Suppose we have two arrays nums and multipliers of size n and m respectively (n >= m). We want to perform exactly m operations to achieve the maximum score. Our initial score is 0.

In each operation, we can:

• Select one value x from either the start or the end of the nums array

• Add multipliers[i] * x to the score

• Remove x from the array nums

We need to find the maximum score after performing m operations.

Example

If the input is nums = [5,10,15] and multipliers = [5,3,2], then the output will be 115:

• Take 15 from end: 15 * 5 = 75, remaining nums = [5,10]

• Take 10 from end: 10 * 3 = 30, remaining nums = [5]

• Take 5 from start: 5 * 2 = 10, remaining nums = []

• Total score: 75 + 30 + 10 = 115

Approach Using Dynamic Programming

We use dynamic programming to solve this problem. The key insight is to track how many elements we've taken from the left and right sides of the array.

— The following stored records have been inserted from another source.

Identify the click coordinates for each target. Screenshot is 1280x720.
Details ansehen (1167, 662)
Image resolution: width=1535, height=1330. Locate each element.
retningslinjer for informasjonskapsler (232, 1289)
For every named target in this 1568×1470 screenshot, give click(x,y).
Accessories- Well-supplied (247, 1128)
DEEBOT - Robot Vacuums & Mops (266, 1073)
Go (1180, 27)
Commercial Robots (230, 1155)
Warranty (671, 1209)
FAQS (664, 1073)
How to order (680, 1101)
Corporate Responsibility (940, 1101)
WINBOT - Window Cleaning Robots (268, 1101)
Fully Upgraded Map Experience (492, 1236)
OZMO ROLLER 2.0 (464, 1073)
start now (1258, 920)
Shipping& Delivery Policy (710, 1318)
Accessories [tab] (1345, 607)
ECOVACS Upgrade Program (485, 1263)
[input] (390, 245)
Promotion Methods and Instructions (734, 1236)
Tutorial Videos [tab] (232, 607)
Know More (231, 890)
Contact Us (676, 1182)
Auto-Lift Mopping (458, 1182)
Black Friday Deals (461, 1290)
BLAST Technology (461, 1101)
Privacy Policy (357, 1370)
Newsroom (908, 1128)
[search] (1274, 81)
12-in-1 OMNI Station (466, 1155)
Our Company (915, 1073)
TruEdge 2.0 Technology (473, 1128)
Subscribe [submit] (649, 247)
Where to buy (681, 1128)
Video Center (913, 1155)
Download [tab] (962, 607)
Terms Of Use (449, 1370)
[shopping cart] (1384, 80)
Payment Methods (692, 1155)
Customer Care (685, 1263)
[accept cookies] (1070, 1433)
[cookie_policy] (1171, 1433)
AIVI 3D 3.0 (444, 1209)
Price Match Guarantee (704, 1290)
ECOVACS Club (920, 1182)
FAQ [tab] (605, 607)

The algorithm follows these steps:

• Create a 2D DP array where dp[i][j] represents the maximum score when we've taken i elements from the left and j elements from the right

• For each operation, we can either take from the left or right end

• Choose the option that gives the maximum score

Implementation

def solve(nums, multipliers):
    n, m = len(nums), len(multipliers)
    # dp[i][j] = max score taking i from left, j from right
    dp = [[0] * (m + 1) for _ in range(m + 1)]
    
    for op in range(m - 1, -1, -1):  # operations in reverse
        for left in range(op + 1):   # elements taken from left
            right = op - left        # elements taken from right
            
            # Option 1: take from left
            left_score = nums[left] * multipliers[op] + dp[left + 1][right]
            
            # Option 2: take from right  
            right_score = nums[n - 1 - right] * multipliers[op] + dp[left][right + 1]
            
            dp[left][right] = max(left_score, right_score)
    
    return dp[0][0]

# Test the function
nums = [5, 10, 15]
multipliers = [5, 3, 2]
result = solve(nums, multipliers)
print(f"Maximum score: {result}")

Maximum score: 115

How It Works

The dynamic programming solution works backwards from the last operation:

• dp[left][right] stores the maximum score when we've taken left elements from the start and right elements from the end

• For each state, we try both options (take from left or right) and choose the maximum

• The answer is stored in dp[0][0] which represents the maximum score starting with no elements taken

Time and Space Complexity

• Time Complexity: O(m²) where m is the length of multipliers array

• Space Complexity: O(m²) for the DP table

Conclusion

This dynamic programming approach efficiently finds the maximum score by considering all possible combinations of taking elements from either end of the array. The key insight is to work backwards and store optimal solutions for subproblems.